Protecting projects with Stunnix C/C++ Obfuscator using command line

Key facts you need to know

  • Please read C/C++ Obfuscator: Introduction and Key Concepts first.
  • In order to call command line interface of C/C++ Obfuscator and other utilities shipped with it without mentioning path to those utilities, start Project Manager, go to Tools ⇒ Configure command line tools.., and specify any directory listed in your PATH environment variable there. Aliases will be installed to that directory, so you will be able to simply type cxx-obfus in Terminal.
  • It's VERY VERY bad idea to call cxx-obfus directly! It's much more recommended to create and operate a project in Project Manager. You can build a project from command line easily: for each project, it's possible to generate a commandline script (or .bat file for Windows) that will perform all operations available via the Build menu of Project Manager (i.e. building, rebuilding and cleaning of the project) by going to Project ⇒ Generate buildscript or Project ⇒ Generate buildscript as .bat file.

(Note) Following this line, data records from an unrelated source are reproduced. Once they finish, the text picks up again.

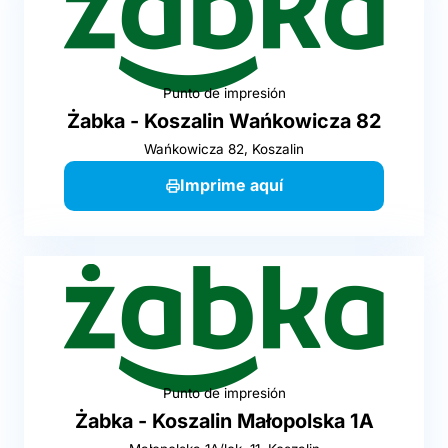
Punto de impresión
Żabka - Koszalin Wańkowicza 82
Wańkowicza 82, Koszalin
Imprime aquí
Punto de impresión
Żabka - Koszalin Małopolska 1A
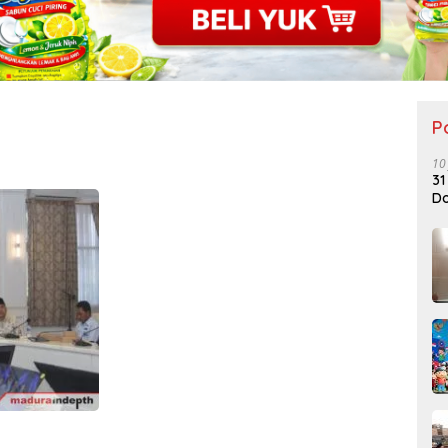
P
10
31
Do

    The documentation on using generated buildscripts is available here - it lists all command line flags it supports. So please go to step-by-step guide using GUI (Project Manager), and stop reading this document - as it describes inferior and old approach of using C/C++ Obfuscator directly from command line, you can use this approach only if you have to support already existing project that uses C/C++ Obfuscator directly via command line.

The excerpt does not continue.